Witam, prosze o pomoc ponieważ mam ofertę pracy na pizzermena w jednej z ostrowieckich pizzerii. Oferują mi 7zł na godzinę na początek, to dobra stawka? Proszę o pomoc osoby z branży.
Dycha? tyle to ludzie na hucie zarabiają, w ciężkich warunkach, a nie przy układaniu pieczarek na pizzy;)
Porównując z tym co oferują w innych pizzeriach to masz nawet spoko. Ostatnio slyszalam o stawce 4.50 w pewnej pizzerii- doslownie śmiech na sali
Powiedzcie mi ile zarabia się w pizzeriach bo nie chcę komuś zabierać pracy (wiecie jacy są ostrowieccy biznesmeni, o złotówkę zwolnią kogoś innego i zatrudnią mnie).
Bo na tyle sobie pozwolili to tyle zarabiają..
mnie się wydaje, że 7 zl na godzinę to nie jest źle, bo licząc, że się pracuje 9 godzin dziennie, (bo 8 to za komuny się pracowało) i mnożąc przez średnio 22 dni w miesiący to wychodzi 1400 zł. Więc dla kogoś, kto nie ma innego zajęcia uważam, że to całkiem przyzwoity zarobek.
widac ze nie wiele macie wspolnego z branza. pracuje sie po 12-16 godzin dziennie, swiatek, piatek, w miesiacu wychodzi czesto ponad 200 godzin. biorac pod uwage fakt ze najnizsza krajowa to niecale 6,5 zl/h, a praca zarowno w godzinach wieczornych, w dni wolne od pracy, jak i w ilosci przekraczajacej miesieczna norme jest platna dodatkowo 50-100% stawki, to te 7 zl/h wydaje sie byc wynagrodzeniem zbyt niskim nawet z punktu widzenia prawa, wazne tez czy dostalbys umowe i w jakim wymiarze. wazne sa tez uzgodnione warunki pracy. prawda jest taka ze nogi wchodza w dupe i kregoslup wiotczeje, wolalbym pracowac na hucie za ta stawke
W wielu większych miastach do takiej roboty nawet tych 7 zł nie chcą dać :-/
Jeśli umiesz bawić się na takie tematy i ogarniasz dziennie ok 100-150 pizz to zarobisz na czysto 17zl 12/h dziennie. http://www.youtube.com/watch?v=utFfGbJUMz4
Pozdr.
prawda.
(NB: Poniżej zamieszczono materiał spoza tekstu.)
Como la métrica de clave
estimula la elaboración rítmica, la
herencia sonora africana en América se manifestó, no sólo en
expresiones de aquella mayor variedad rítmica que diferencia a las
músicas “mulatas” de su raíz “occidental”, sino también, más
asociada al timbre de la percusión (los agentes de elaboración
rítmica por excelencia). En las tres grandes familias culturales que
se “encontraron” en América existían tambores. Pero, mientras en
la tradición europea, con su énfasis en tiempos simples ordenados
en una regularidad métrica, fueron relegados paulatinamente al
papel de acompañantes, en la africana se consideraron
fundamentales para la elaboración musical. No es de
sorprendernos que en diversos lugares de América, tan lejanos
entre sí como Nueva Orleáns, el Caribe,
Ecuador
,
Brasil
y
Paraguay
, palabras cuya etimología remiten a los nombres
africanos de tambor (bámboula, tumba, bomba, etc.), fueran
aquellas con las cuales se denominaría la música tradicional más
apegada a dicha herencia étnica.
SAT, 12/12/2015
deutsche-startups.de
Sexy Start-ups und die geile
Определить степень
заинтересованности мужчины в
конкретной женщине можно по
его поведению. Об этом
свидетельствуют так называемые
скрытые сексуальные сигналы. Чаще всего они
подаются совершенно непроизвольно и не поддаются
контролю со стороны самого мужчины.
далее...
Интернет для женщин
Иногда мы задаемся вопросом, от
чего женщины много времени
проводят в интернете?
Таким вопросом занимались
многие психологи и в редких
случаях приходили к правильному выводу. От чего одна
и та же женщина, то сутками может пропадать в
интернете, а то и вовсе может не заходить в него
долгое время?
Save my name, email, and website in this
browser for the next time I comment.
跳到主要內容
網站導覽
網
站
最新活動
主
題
W krakowie oferują czasem 4 zł plus 25 gr zwrotu na paliwie za kilometr, plus coś tam od wyjazdu czy też zamówienia. Nie jest kolorowo. Często na forum pojawiają się posty, jak to się duzo zarabia w krakowie czy warszawie. Nic z tych rzeczy. W sklepach w galerii po 7 zł na g w spozywczych 6 zł. Wiem bo szukam pracy i najlepiej chyba wyjde na sprzątaniu prywatnych domów bo oferują czasem do 20 zł na goddzine. Uważam więc, że 7 zł na godzine ani dużo ani mało. Zależy od wielu czynników, jesli na prawde jesteś dobry, masz potrzebe zarabiania więcej to oczywiście negocjuj, myślę, że możesz zaproponować 8 zł na godzine. Jako człowiek od lepienia placków nalezy Ci się !
Pewnie że się należy, a jak nie to niech Ci wielcy "biznesmeni" sami sobie lepią i rozwożą. Zobaczymy jak długo wtedy pociągną i czy będą tacy bogaci.